International career
- Years: Team / Apps / (Points)
- 1954-1962: Wales / 34 / (9)
- 1955-1962: British Lions / 8 / (3)

= Bryn Meredith =

British Lions & Wales international rugby union footballer

Brinley "Bryn" Victor Meredith (born 21 October 1930 in Abersychan) was a rugby union international. Meredith was a mobile hooker, he was selected 34 times for Wales between 1954 and 1962, but missed 2 matches for health and family bereavement reasons.

== British Lion ==

In 1955 he was part of the British Lions tour of South Africa, in which the British tourists shared the Test series against South Africa 2-2 and Meredith scored his record six tries, including the pick of the second international in Cape Town. The Lions lost, but their hooker enhanced his reputation by winning a crucial strike in the scrum and then having the pace to get himself among the three-quarters and pop up outside centre Phil Davies to take a scoring pass.

On the 1955 Lions Tour the all-Welsh front row of Billy Williams, Bryn Meredith and Courtney Meredith was selected for a Lions test match. This did not occur again until June 2009 when Gethin Jenkins, Adam Jones and Matthew Rees were selected as the British and Irish Lions front row for the 2nd Test against South Africa.

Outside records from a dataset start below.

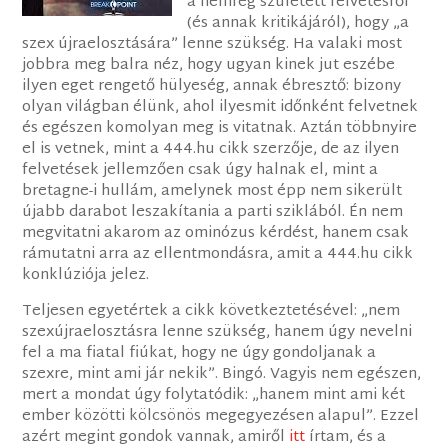
a nemrég született felvetésről
(és annak kritikájáról), hogy „a
szex újraelosztására” lenne szükség. Ha valaki most
jobbra meg balra néz, hogy ugyan kinek jut eszébe
ilyen eget rengető hülyeség, annak ébresztő: bizony
olyan világban élünk, ahol ilyesmit időnként felvetnek
és egészen komolyan meg is vitatnak. Aztán többnyire
el is vetnek, mint a 444.hu cikk szerzője, de az ilyen
felvetések jellemzően csak úgy halnak el, mint a
bretagne-i hullám, amelynek most épp nem sikerült
újabb darabot leszakítania a parti sziklából. Én nem
megvitatni akarom az ominózus kérdést, hanem csak
rámutatni arra az ellentmondásra, amit a 444.hu cikk
konklúziója jelez.
Teljesen egyetértek a cikk következtetésével: „nem
szexújraelosztásra lenne szükség, hanem úgy nevelni
fel a ma fiatal fiúkat, hogy ne úgy gondoljanak a
szexre, mint ami jár nekik”. Bingó. Vagyis nem egészen,
mert a mondat úgy folytatódik: „hanem mint ami két
ember közötti kölcsönös megegyezésen alapul”. Ezzel
azért megint gondok vannak, amiről
itt
írtam, és a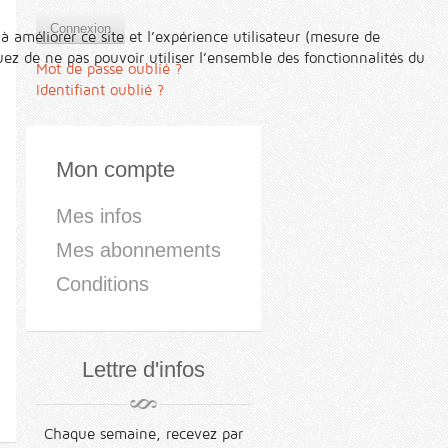
Connexion
à améliorer ce site et l’expérience utilisateur (mesure de
ez de ne pas pouvoir utiliser l’ensemble des fonctionnalités du
Mot de passe oublié ?
Identifiant oublié ?
Mon compte
Mes infos
Mes abonnements
Conditions
Lettre d'infos
Chaque semaine, recevez par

In 1959, Meredith was a Lion again, but found himself in the unfortunate position of competing against tour captain Ronnie Dawson for a place in the Test team. Consequently, he finished as the only Lion not to appear in an international, although many judges felt he should have been selected for the final match of the series.

Captaincy of the team against the Junior All Blacks was a small consolation, but he never complained about his lot and even appeared as a flanker when injuries demanded on the Australian leg of the tour.

In 1962, Meredith was a live candidate for the tour captaincy himself, and although he missed out to Arthur Smith he added to his reputation in South Africa once more with another excellent tour capped by appearances in all four Tests.

He retired at the end of that tour, having played eight Tests for the Lions. He was voted his country's sportsman of the year in his final season.

== Club career ==
Meredith played his club rugby for London Welsh and Newport.
He is generally considered to be one of the finest forwards of all time, and is almost obligatorily found in selections of "the greatest Welsh Rugby Teams of all time".